Curhat Dhatu Jenar
Hari ini, setelah lebih dari 14 hari usai membaca satu tulisan di kolom Curhat media sastra Nomina, aku memutuskan menulis juga. Bagiku, iming-iming dari redaktur: apresiasi karya hanyalah “pemuatan”, sangat keren. Bagaimana tidak, aku bisa bercerita tentang apa pun: yang kulihat, kurasa, kupikir, bahkan kulakukan, tanpa harus terselip beban bahwa tulisanku haruslah “nyastra”. Jadi, meski karyaku belum tentu lolos kurasi, rasanya bukan hal berlebihan jika aku tetap ingin menyampaikan terima kasih kepada redaktur.
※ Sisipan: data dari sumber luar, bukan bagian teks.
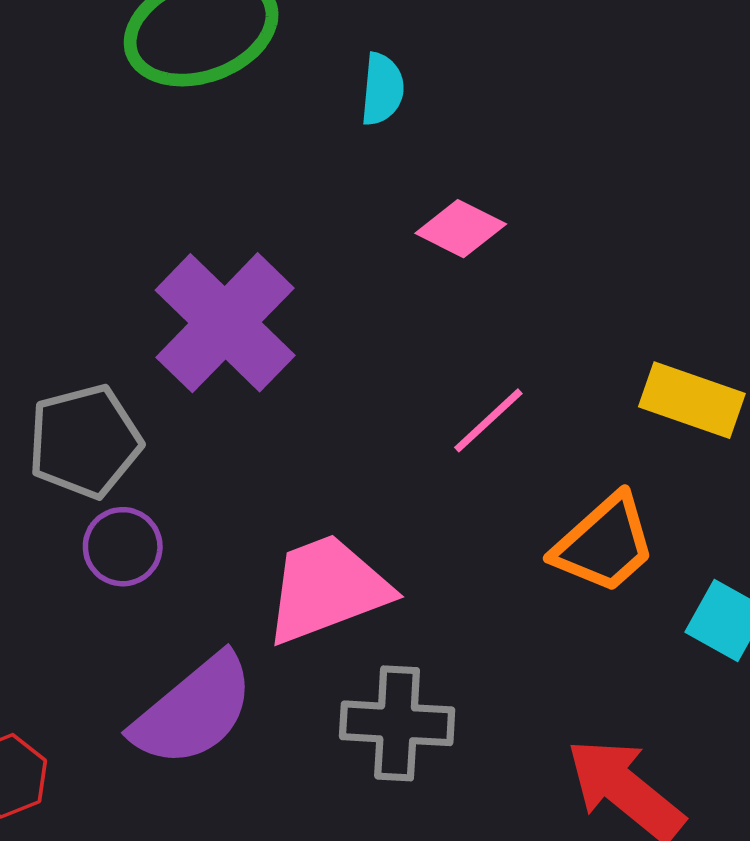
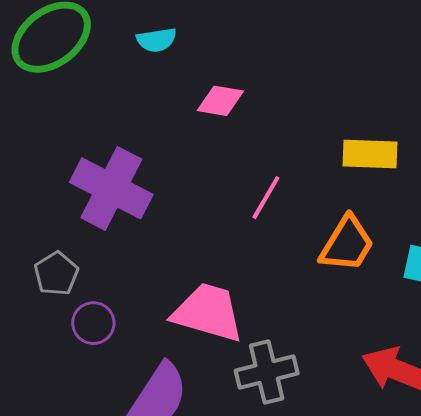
cyan semicircle: (382, 89) -> (157, 40), turned 93
gray pentagon: (85, 441) -> (56, 274), size x0.7
pink trapezoid: (327, 589) -> (208, 312), turned 54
Bilik khusus yang sengaja diciptakan ini, sangat berarti bagi orang berkebutuhan khusus sepertiku, perempuan pendiam yang tak mudah percaya orang lain, tapi ingin tetap waras.
Sebelum mulai, aku akan membuat sebuah pengakuan: nama yang kucantumkan hanyalah nama samaran. Jika hal itu tidak dianggap penting, tidak apa-apa. Menurutku, ini adalah cara menghargai diriku, juga menghargai siapa saja yang kelak membaca ceritaku. Kuharap, hal itu bisa dimaklumi. Aku akan mudah bercerita setelahnya, seperti merasa tidak berdosa karena itu.
Lima hari lagi, aku akan bertunangan. Lalu, sebulan setelahnya, aku akan menikah. Menurut teman-teman dan keluarga, aku termasuk perempuan beruntung. Di usiaku yang ke-25, aku sudah menyandang gelar magister dan langsung diminta bekerja sebagai dosen di kampusku dulu. Pria yang akan menikah denganku juga pacar yang telah membersamaiku sejak 5 tahun lalu. Bisa dibilang, kami berdua telah mapan dan dianggap siap untuk berumah tangga. Terlihat cukup menyenangkan, bukan? Sepertinya begitu, jika saja tadi sore aku tidak bertemu dengan R, lelaki yang dulu pernah sangat kusayangi, jauh sebelum aku mengenal pacarku.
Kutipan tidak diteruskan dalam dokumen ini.